The late fall surge in coronavirus cases in Illinois has surpassed the peak of the late summer wave just as the holidays approach.
State health officials on Tuesday reported 4,589 new confirmed and probable cases of COVID-19, bringing the average number of daily cases over the past week to 4,618.
The last surge peaked at 4,440 cases per day during the week ending Sept. 4. The seven-day average dipped as low as 2,069 cases per day in late October before starting to climb once again.
Widely available vaccines should help prevent a repeat of the largest and deadliest surge of the pandemic last fall, when cases peaked at 12,384 per day in mid-November and coronavirus-related deaths peaked at 155 per day in early December. As of Tuesday, the state was averaging 22 deaths per day over the past week.
This year, the fall surge is starting later and rising more gradually, and comes as federal health officials in recent weeks have approved vaccines for children ages 5 to 11 and booster doses for anyone 18 and older.
In the week before Thanksgiving last year, the average number of daily cases was more than 12,000. This fall’s surge began with about the same level of cases as recorded at the start of last year’s, about 2,000 a day. This year’s upswing started about a month later and has yet to top a seven-day average of 5,000 cases a day.
Another big difference between the two surges: By this time last year, the case curve had bent downward. This fall, that has yet to happen.
Along with the increasing number of cases, the number of patients with COVID-19 in hospitals statewide also is again on the rise, though at an average of 1,755 patients per day over the past week, the state is still below the most recent peak of 2,303 patients per day in early September.
The state divides Illinois into 11 health regions, and the most recent data shows the latest surge is far less concentrated Downstate than the previous one.
The summer surge hit most regions outside Chicago harder than the city or its suburbs, after adjusting figures for population differences among the regions. One exception was the North region, a section of Illinois west of the Chicago area.
But the North region is leading the latest surge, with an average daily rate of hospitalizations of 23.7 per 100,000 residents. The rate is still far lower than the South region’s peak daily hospitalization rate during the summer surge, which topped 40 per 100,000 residents.
In October, roughly 28% of cases were among the fully vaccinated — those who received one shot of the Johnson & Johnson vaccine or a second shot of the Pfizer or Moderna vaccines at least two weeks earlier, according to state health officials.
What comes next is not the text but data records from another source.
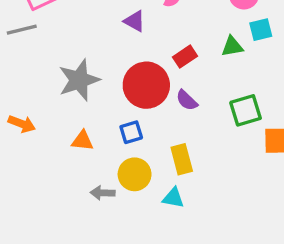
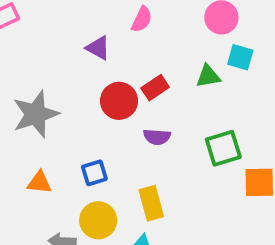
cyan square: (261, 30) -> (240, 57), turned 30
red circle: (146, 85) -> (119, 101), moved, size x0.7
purple semicircle: (187, 100) -> (157, 137), turned -40

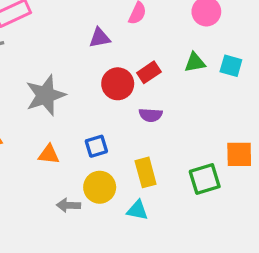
purple triangle: (98, 48) -> (100, 38), turned -40
cyan square: (240, 57) -> (231, 66), moved
green square: (223, 148) -> (205, 179), moved

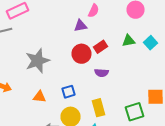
purple triangle: (100, 38) -> (80, 26), moved
cyan square: (231, 66) -> (150, 43), turned 32

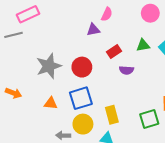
red circle: (82, 54) -> (82, 67), moved
purple semicircle: (102, 73) -> (126, 70), moved
blue square: (68, 92) -> (81, 98), size x1.6

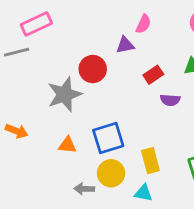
red circle: (82, 67) -> (93, 69), moved

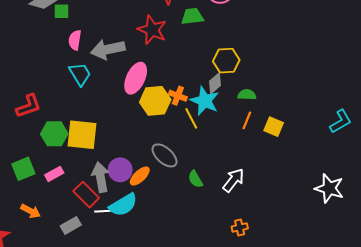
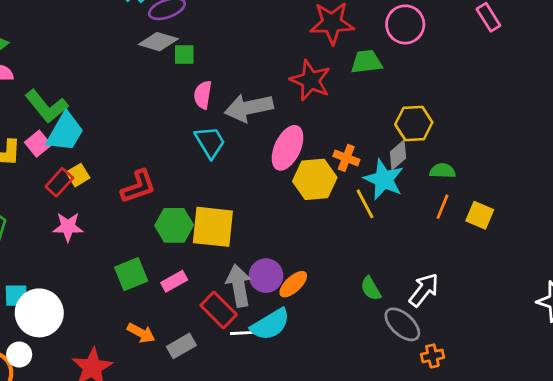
orange cross: (178, 96) -> (346, 158), moved
gray ellipse: (164, 155) -> (402, 324), moved
gray rectangle: (71, 225) -> (181, 346), moved

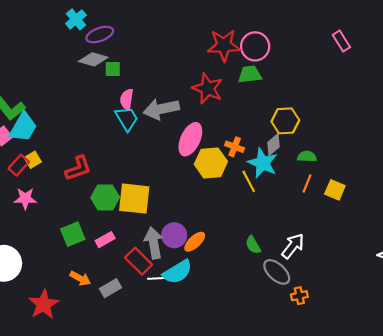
pink circle: (405, 24) -> (255, 46), moved
cyan trapezoid: (210, 142) -> (127, 119), moved

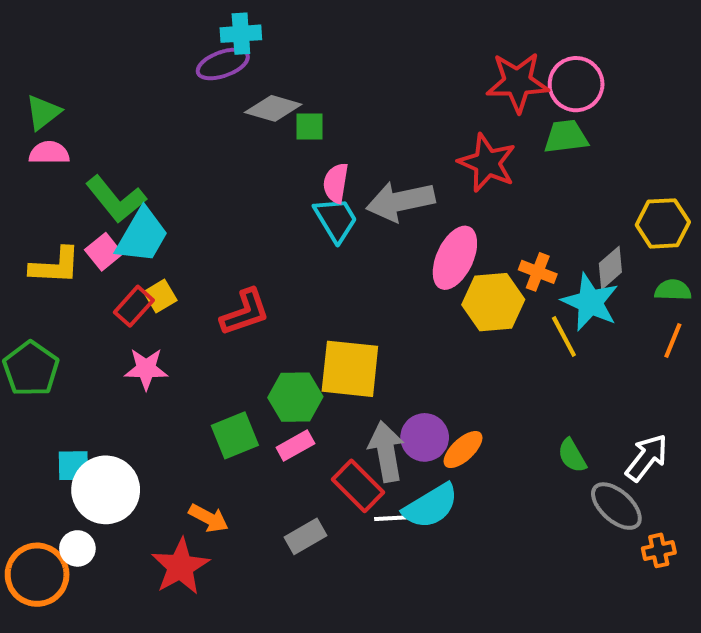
cyan cross: (76, 19) -> (241, 34), turned 36
purple ellipse: (100, 35) -> (223, 64), moved
yellow hexagon: (285, 121) -> (663, 223), moved
green hexagon: (105, 197) -> (295, 397), moved
orange arrow: (80, 278) -> (209, 518), moved

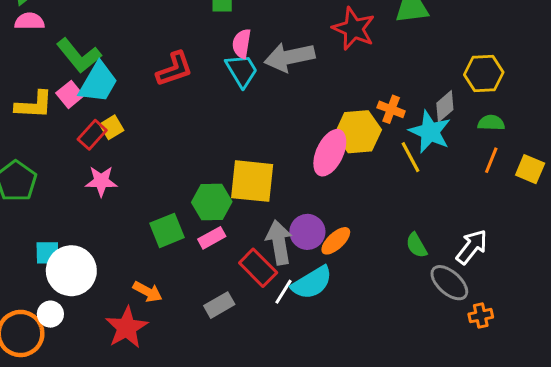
pink ellipse: (455, 258) -> (330, 153), moved
red L-shape: (245, 312) -> (174, 69), moved
white line: (392, 518) -> (283, 292), turned -55

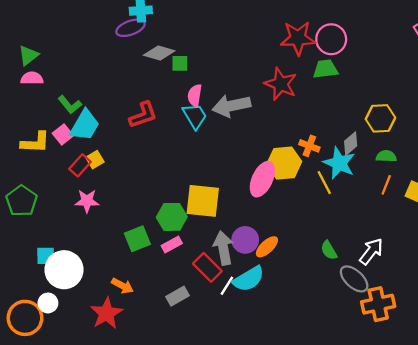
green L-shape: (79, 56) -> (70, 105), size x0.7
orange cross: (481, 316) -> (378, 304), size x1.8

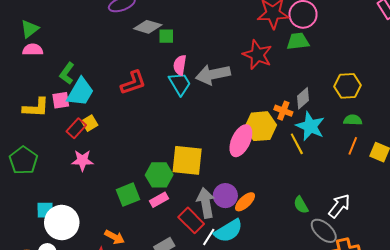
green L-shape: (70, 105) -> (67, 73), turned 75
pink square: (63, 134) -> (61, 100), turned 30
gray diamond: (351, 144) -> (303, 98), moved

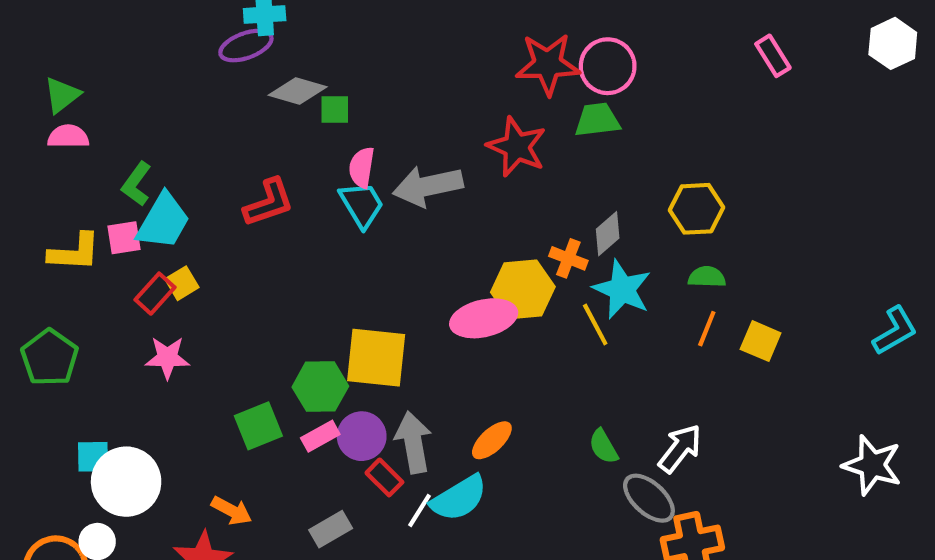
pink ellipse: (241, 141) -> (484, 318), turned 52
purple circle: (225, 196) -> (362, 436), moved
red rectangle: (191, 220) -> (384, 477), size x0.7

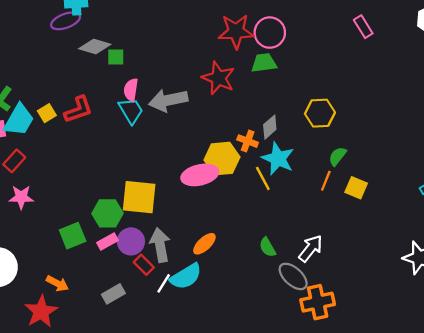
green semicircle: (707, 277) -> (337, 156), moved, turned -54
yellow square: (182, 283) -> (47, 113), moved

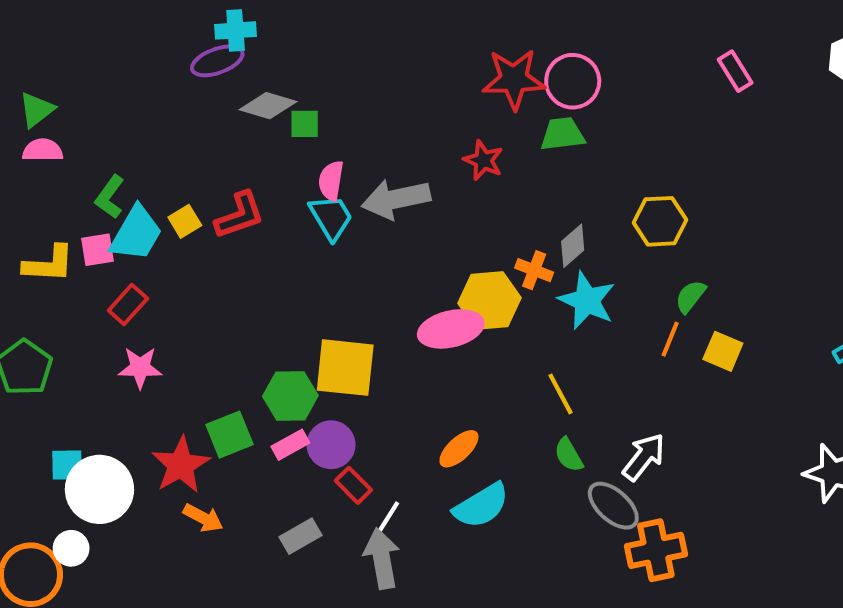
red star: (218, 78) -> (483, 160), size x0.7
yellow line: (263, 178) -> (560, 394), moved
gray arrow: (160, 245) -> (382, 558), moved
cyan semicircle: (186, 276) -> (481, 506), moved
red star: (41, 311) -> (181, 465), moved

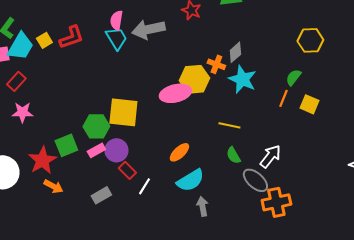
yellow hexagon: (660, 221) -> (310, 40), moved
yellow line: (560, 394) -> (229, 125), turned -50
gray arrow: (382, 558) -> (202, 206), moved, size x0.7

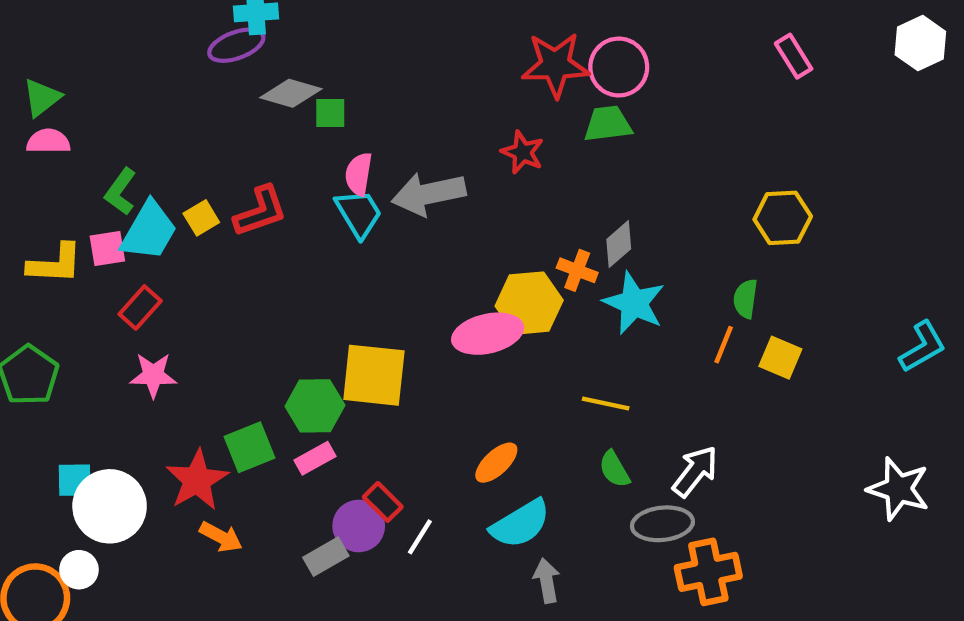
green semicircle: (293, 77) -> (745, 299), turned -30
purple circle: (116, 150) -> (359, 526), moved
gray ellipse: (255, 180) -> (662, 524), turned -48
But most recent state data shows a widening difference in the hospitalization rate between those who are fully vaccinated and those who aren’t.
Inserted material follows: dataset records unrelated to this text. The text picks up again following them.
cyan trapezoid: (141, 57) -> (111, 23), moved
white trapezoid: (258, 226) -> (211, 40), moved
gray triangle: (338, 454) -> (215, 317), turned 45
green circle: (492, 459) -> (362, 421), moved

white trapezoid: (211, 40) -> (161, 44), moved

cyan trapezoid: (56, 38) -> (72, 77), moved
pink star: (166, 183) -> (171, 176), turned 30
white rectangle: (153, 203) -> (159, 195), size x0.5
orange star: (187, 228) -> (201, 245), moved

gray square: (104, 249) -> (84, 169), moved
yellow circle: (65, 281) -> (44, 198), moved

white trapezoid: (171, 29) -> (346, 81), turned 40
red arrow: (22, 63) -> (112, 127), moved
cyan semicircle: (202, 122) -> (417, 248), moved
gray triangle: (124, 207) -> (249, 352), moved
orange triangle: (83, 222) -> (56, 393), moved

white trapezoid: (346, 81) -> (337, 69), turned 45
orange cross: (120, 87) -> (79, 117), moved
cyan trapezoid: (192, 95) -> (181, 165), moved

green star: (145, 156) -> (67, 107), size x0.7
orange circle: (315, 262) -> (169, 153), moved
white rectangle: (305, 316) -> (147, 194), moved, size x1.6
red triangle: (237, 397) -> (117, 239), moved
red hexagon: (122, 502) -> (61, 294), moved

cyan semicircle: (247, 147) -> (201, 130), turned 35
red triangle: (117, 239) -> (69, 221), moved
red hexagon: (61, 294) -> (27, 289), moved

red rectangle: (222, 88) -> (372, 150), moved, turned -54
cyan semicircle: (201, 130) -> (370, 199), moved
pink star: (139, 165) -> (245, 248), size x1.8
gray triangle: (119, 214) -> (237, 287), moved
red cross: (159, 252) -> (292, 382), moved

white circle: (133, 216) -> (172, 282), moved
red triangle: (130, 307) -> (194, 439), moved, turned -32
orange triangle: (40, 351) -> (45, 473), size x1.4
In three weeks, the weekly hospital admittance rate for those not fully vaccinated rose from less than 13 per 100,000 to nearly 21.
For those fully vaccinated, regardless of whether they’ve gotten booster shots, the rate has hovered between 3 and 4 per 100,000.
Nearly 58% of Illinois residents are fully vaccinated, including more than 70% of those 12 and older, for whom vaccines have been available for several months.
Since the mass vaccination effort began, the state has seen a drop in the rate of newly detected cases leading to death, from about 12.4 per 1,000 new cases during last fall’s surge, to about 9.2 of every 1,000 new cases during the summer surge, according to Melaney Arnold, a spokeswoman for the state health department.
Gov. J.B. Pritzker hasn’t made any major shifts in his approach to the pandemic since August, when he reinstated a statewide mask mandate for indoor public places and issued vaccinate-or-test requirements for some state workers, school employees and other specific industries.
Last month, Pritzker raised the possibility of lifting “certain mask mandates” in time for the holidays, but cases and hospitalizations stopped dropping soon after that promising statement, and then began their latest ascent.
Pritzker told the Tribune earlier this month that he was “obviously very concerned about increases in cases and hospitalizations.”
“Fortunately, the hospitalization numbers haven’t reached the heights that they were in August,” Pritzker said. “But the whole idea is to avoid them getting there, so I’ll continue to monitor it.”
Asked whether the state is considering any additional steps to slow the surge, Arnold said only that “as we head into the holidays, we continue to stress the importance of precautionary measures.”
“Vaccination is recommended for all 5 years and older and booster shots for adults; masking in indoor public places; testing before and after travel; avoiding crowds,” she said. “Increased vaccinations overall will reduce the amount of virus circulating and decrease case counts.”
The struggle to reach adults who’ve not been fully vaccinated continues. Last week, boosters accounted for 60% of doses administered, with another 14% going to newly eligible 5- to 11-year-olds, Arnold said.
Cases are on the rise nationally, but there has not been a widespread return to capacity limits or other restrictions that characterized earlier phases of the pandemic. There has been a fierce backlash in some European countries where officials have recently reinstated lockdowns to combat rising cases.